Didnt want last month to end on a sour note after the Bamber Bridge mill weekend, earlier in the month after our adventures with Perjury Saint darn sarfs, on way back home Ssshhh... and I thought we'd have a look at the Smethwick College and arranged to meet up with Luckypants near by it, we had good times but ran out of light so we planned another visit Andre Govia (big contributor of beauty in decay book 1) got wind and arranged to come along to with Odins Raven so of we trotted again it was another good day of 5 go ducking , diving , looling and secca dodging day 

We acted like photo tourists initilally as a guy was directly opposite our favoured point of entry and he was presently joined by a more world weary , beleagured looking gentleman, after a drawn out cig break, off they tootled but did walk past us and as they dissapeared, a quick turn round look back us.
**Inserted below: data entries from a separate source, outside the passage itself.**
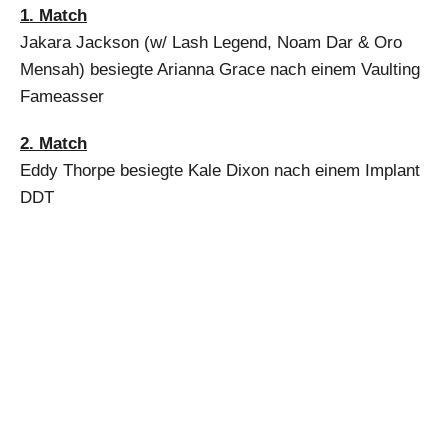
1. Match
Jakara Jackson (w/ Lash Legend, Noam Dar & Oro
Mensah) besiegte Arianna Grace nach einem Vaulting
Fameasser
2. Match
Eddy Thorpe besiegte Kale Dixon nach einem Implant
DDT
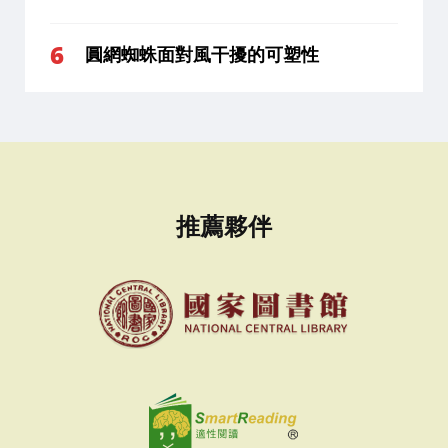
圓網蜘蛛面對風干擾的可塑性
推薦夥伴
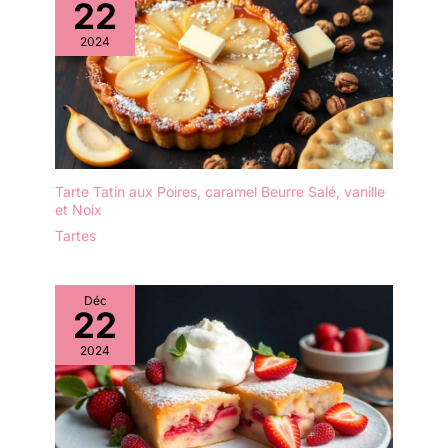
22
accompagnements.
2024
Tarte Tatin aux Poires, caramel Beurre Salé, vanille
et Noix
Tartes
Déc
22
2024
See ya.

++++++++++++++++++++++++ ACCESS ++++++++++++++++++++++ +++++++++++++

Once in the shelter of the college out of the body numbing cold we look to see the secca's crapavan abode complete with noisy generator keeping him warm , whilst the rush of being on a splore keeps us warm....ish 





Its a pretty good mooch , theres plenty to see and enough variety to make it a worthwhiler.





its only a few moments in when we see the 2 chappies again Andre gives a friendly clap on the back to the younger guy and we walk past, I feel I must add here, if you plan on visiting here and I do reccomend , i'd say numbers maybe important the younger guys older comrade looked decidely desperate to say the least and there was a certain air in the air of which we would learn later...

Out of the comprehensive school type bit which also houses the labs and that, we want to get to the nice domey skylight bit so on we go... to the nice tiley adjourned parts





Just before the dome the projector room and the noise of the generator doesn't get much louder from here...  no need to say anything more about that you get the picture





a rather nice set of stairs at the main event





I'll leave the epic gound floor full on dome shot for Luckypants to post later on.

From the upper floor of it





Making a cube out of it all





I suggest we make an album and with that we head for the studio...( I meant photo album)

Look at all them knobs....hey steady ...we not upto that bit yet





When you think that this is left to rot or be pissed on makes you think





in the one of the soundproofed rooms





My offer to render Beethovens opening trills to the 5th symphony is largely met with disinterest, if only my new fellow splorers knew, i can...not the rest tho. 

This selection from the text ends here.